In his bail application, Lt Gen Kamoli had pleaded with the court to release him on medical grounds.
He said he would comply with his bail conditions if released. He also said he would report to the police headquarters on the days of remand between 6am and 6pm.

He promised not to interfere with the crown witnesses and to stand trial and attend remands.
His lawyer, Advocate Letuka Molati, argued that his client has a heavy family responsibility on his shoulders and was not only a breadwinner but takes care of even members of the extended family.
“There are also other children who are not earning a living but depend on my client’s shoulder who are minors,” Molati said.
He said Lt Gen Kamoli supports all from his pension which he got prior to statutory retirement age.
He further said Lt Gen Kamoli had shown that he was prepared to face his trial.
“It is clearly established by circumstances leading to his detention and remand that he is willing to await his trial,” Molati said.

“He presented himself to the police. He has not at any one occasion been uncooperative. This fact shows that he considers himself innocent,” he said.
Molati argued that the prosecution is not ready to prosecute Lt Gen Kamoli’s cases because of the backlog of criminal cases in the courts.

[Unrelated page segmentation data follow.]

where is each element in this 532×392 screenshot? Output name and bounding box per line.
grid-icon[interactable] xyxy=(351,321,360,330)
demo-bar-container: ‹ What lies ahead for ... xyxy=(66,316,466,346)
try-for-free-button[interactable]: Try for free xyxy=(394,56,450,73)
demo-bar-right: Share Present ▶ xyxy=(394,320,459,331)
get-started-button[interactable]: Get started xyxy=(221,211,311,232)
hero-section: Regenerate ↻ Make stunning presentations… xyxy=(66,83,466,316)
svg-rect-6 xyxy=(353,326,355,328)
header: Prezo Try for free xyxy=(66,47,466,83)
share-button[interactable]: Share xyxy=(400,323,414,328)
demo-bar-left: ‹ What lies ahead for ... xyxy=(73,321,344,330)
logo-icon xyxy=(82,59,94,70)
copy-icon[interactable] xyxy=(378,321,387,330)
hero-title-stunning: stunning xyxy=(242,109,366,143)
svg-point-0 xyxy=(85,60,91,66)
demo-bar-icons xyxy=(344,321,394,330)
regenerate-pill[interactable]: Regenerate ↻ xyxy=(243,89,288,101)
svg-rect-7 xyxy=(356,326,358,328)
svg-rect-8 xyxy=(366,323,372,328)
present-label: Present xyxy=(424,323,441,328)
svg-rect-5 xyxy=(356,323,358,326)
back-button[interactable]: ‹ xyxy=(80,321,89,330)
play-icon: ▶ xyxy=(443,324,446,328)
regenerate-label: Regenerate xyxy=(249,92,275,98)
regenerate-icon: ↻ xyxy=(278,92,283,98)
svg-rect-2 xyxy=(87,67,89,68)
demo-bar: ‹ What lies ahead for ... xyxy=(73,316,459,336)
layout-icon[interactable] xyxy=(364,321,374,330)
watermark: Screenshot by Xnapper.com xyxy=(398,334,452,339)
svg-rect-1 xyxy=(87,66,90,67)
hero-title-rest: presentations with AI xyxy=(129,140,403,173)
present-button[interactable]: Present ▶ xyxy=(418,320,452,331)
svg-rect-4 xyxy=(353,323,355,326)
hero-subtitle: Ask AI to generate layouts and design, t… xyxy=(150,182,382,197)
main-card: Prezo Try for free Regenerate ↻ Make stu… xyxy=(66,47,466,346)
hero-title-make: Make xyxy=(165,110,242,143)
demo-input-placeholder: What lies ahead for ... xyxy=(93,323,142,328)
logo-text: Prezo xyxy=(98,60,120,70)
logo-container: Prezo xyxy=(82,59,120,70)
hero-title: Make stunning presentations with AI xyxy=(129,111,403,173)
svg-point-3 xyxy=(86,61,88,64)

He said the DPP’s office is overwhelmed with such cases and the date of Lt Gen Kamoli’s trial has not yet been set.
“This prospect of a lengthy prison stay without the case being commenced constitutes additional exceptional circumstances on which he should be released on bail,” he said.
He also asked the court to grant Lt Gen Kamoli bail because “the prison conditions wherein he is awaiting trial are not conducive for his health, which can deteriorate very quickly in, amongst others, the cold environment”.
Molati said Lt Gen “wishes to live to see out his trial and clear his name.”